Concepts that are used in this notebook are explained in-depth in the previous notebook. If you are new to retrieval augmented generation, it is recommended to go through the previous notebook before this one.

Ultimately, we recommend reading about LangChain vs. LlamaIndex and picking the software/components of the software that makes the most sense to you. This is discussed a bit further below.

LlamaIndex 

LlamaIndex is a data framework for LLM applications to ingest, structure, and access private or domain-specific data. Since LLMs are both only trained up to a fixed point in time and do not contain knowledge that is proprietary to an Enterprise, they can’t answer questions about new or proprietary knowledge.

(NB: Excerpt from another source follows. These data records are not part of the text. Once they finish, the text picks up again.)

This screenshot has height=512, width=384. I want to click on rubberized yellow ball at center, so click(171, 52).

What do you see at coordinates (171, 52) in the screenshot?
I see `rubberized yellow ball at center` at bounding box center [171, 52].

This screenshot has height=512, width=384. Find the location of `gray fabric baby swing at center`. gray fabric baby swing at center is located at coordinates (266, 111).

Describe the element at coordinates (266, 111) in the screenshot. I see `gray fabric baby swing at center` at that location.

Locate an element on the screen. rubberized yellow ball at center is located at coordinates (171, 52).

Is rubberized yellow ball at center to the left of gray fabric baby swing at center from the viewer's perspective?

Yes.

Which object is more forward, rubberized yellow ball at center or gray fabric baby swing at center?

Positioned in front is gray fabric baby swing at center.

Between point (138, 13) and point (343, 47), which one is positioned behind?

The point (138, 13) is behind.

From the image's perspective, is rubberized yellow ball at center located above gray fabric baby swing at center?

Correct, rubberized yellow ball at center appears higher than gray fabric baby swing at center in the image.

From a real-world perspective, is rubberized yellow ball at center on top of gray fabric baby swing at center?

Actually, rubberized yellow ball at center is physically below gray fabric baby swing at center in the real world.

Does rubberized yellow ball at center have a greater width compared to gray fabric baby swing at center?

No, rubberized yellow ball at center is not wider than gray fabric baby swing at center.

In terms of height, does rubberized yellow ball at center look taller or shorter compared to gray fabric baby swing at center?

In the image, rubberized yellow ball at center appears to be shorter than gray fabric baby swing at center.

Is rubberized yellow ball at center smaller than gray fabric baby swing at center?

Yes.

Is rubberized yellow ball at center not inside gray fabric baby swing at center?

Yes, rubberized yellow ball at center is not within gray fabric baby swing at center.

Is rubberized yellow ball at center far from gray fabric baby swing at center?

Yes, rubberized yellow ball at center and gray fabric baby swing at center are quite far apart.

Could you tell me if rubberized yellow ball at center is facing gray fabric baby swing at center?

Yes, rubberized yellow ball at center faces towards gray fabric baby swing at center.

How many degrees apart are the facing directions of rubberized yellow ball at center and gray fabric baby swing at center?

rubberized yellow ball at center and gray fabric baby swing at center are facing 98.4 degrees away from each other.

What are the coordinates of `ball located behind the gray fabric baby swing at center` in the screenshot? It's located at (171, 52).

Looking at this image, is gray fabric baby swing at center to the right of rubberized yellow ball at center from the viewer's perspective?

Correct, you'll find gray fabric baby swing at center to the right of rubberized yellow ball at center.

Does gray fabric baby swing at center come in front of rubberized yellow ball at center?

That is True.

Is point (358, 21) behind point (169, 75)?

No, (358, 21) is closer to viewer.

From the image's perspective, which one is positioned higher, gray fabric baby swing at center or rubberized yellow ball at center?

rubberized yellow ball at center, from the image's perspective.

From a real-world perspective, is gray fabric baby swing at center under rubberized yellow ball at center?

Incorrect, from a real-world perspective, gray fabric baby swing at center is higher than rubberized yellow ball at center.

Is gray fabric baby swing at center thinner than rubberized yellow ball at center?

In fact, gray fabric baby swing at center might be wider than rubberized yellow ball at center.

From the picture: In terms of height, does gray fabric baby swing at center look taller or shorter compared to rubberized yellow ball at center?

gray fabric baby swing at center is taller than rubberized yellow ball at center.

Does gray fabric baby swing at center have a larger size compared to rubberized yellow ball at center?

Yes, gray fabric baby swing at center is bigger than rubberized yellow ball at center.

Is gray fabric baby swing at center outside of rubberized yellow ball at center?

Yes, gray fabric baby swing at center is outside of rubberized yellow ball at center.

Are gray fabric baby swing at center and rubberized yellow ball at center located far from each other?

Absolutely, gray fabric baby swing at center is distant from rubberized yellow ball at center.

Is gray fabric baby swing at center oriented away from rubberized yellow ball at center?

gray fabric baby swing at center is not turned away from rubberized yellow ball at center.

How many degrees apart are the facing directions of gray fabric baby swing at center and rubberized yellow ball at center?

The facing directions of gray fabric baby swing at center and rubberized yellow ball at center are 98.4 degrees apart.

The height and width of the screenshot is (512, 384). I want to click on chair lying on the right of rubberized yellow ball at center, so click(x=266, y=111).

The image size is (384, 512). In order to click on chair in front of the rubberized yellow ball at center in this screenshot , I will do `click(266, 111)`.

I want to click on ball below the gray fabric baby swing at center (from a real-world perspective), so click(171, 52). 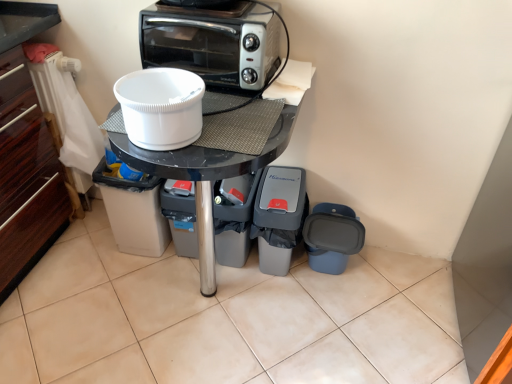 Question: Is the depth of white plastic bucket at center, placed as the fifth appliance when sorted from right to left, greater than that of blue plastic trash can at lower right, the fifth appliance when ordered from left to right?

Choices:
 (A) no
 (B) yes

Answer: (A)

Question: Is white plastic bucket at center, the first appliance in the left-to-right sequence, taller than blue plastic trash can at lower right, the 1th appliance positioned from the right?

Choices:
 (A) no
 (B) yes

Answer: (B)

Question: Does white plastic bucket at center, the first appliance in the left-to-right sequence, have a lesser height compared to blue plastic trash can at lower right, the 1th appliance positioned from the right?

Choices:
 (A) no
 (B) yes

Answer: (A)

Question: Considering the relative sizes of white plastic bucket at center, placed as the fifth appliance when sorted from right to left, and blue plastic trash can at lower right, the fifth appliance when ordered from left to right, in the image provided, is white plastic bucket at center, placed as the fifth appliance when sorted from right to left, bigger than blue plastic trash can at lower right, the fifth appliance when ordered from left to right,?

Choices:
 (A) no
 (B) yes

Answer: (B)

Question: Would you consider white plastic bucket at center, placed as the fifth appliance when sorted from right to left, to be distant from blue plastic trash can at lower right, the 1th appliance positioned from the right?

Choices:
 (A) no
 (B) yes

Answer: (A)

Question: In the image, is white plastic bowl at center, the 2th appliance viewed from the left, positioned in front of or behind gray plastic trash can at lower center, which is the 3th appliance from left to right?

Choices:
 (A) front
 (B) behind

Answer: (A)

Question: Considering the positions of white plastic bowl at center, which is the fourth appliance in right-to-left order, and gray plastic trash can at lower center, which is the 3th appliance from left to right, in the image, is white plastic bowl at center, which is the fourth appliance in right-to-left order, wider or thinner than gray plastic trash can at lower center, which is the 3th appliance from left to right,?

Choices:
 (A) thin
 (B) wide

Answer: (A)

Question: From a real-world perspective, is white plastic bowl at center, which is the fourth appliance in right-to-left order, above or below gray plastic trash can at lower center, which is counted as the 3th appliance, starting from the right?

Choices:
 (A) above
 (B) below

Answer: (A)

Question: Choose the correct answer: Is white plastic bowl at center, the 2th appliance viewed from the left, inside gray plastic trash can at lower center, which is counted as the 3th appliance, starting from the right, or outside it?

Choices:
 (A) outside
 (B) inside

Answer: (A)

Question: From a real-world perspective, is gray plastic trash can at lower center, which is the 3th appliance from left to right, above or below white plastic bowl at center, the 2th appliance viewed from the left?

Choices:
 (A) above
 (B) below

Answer: (B)

Question: Is gray plastic trash can at lower center, which is counted as the 3th appliance, starting from the right, to the left or to the right of white plastic bowl at center, which is the fourth appliance in right-to-left order, in the image?

Choices:
 (A) left
 (B) right

Answer: (B)

Question: Considering the positions of gray plastic trash can at lower center, which is counted as the 3th appliance, starting from the right, and white plastic bowl at center, the 2th appliance viewed from the left, in the image, is gray plastic trash can at lower center, which is counted as the 3th appliance, starting from the right, taller or shorter than white plastic bowl at center, the 2th appliance viewed from the left,?

Choices:
 (A) tall
 (B) short

Answer: (A)

Question: From the image's perspective, is gray plastic trash can at lower center, which is the 3th appliance from left to right, located above or below white plastic bowl at center, the 2th appliance viewed from the left?

Choices:
 (A) below
 (B) above

Answer: (A)

Question: From the image's perspective, is black glossy table at center located above or below blue plastic trash can at lower right, the fifth appliance when ordered from left to right?

Choices:
 (A) above
 (B) below

Answer: (A)

Question: Is black glossy table at center in front of or behind blue plastic trash can at lower right, the fifth appliance when ordered from left to right, in the image?

Choices:
 (A) behind
 (B) front

Answer: (B)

LlamaIndex helps solve this problem by providing data connectors to ingest data, indices to structure data for storage, and engines to communicate with data.

LlamaIndex or LangChain?

It’s recommended to read more about the unique strengths of both LlamaIndex and LangChain. At a high level, LangChain is a more general framework for building applications with LLMs. LangChain is (currently) more mature when it comes to multi-step chains and some other chat functionality such as conversational memory. LlamaIndex has plenty of overlap with LangChain, but is particularly strong for loading data from a wide variety of sources and indexing/querying tasks.

Since LlamaIndex can be used with LangChain, the frameworks’ unique capabilities can be leveraged together; the combination of the two is demonstrated in this notebook.

Step 1: Integrate TensorRT-LLM to LangChain and LlamaIndex

Customized LangChain LLM in LlamaIndex

Langchain allows you to create custom wrappers for your LLM in case you want to use your own LLM or a different wrapper than the one that is supported in LangChain. Since we are using LlamaIndex, we have written a custom langchain wrapper compatible with LlamaIndex.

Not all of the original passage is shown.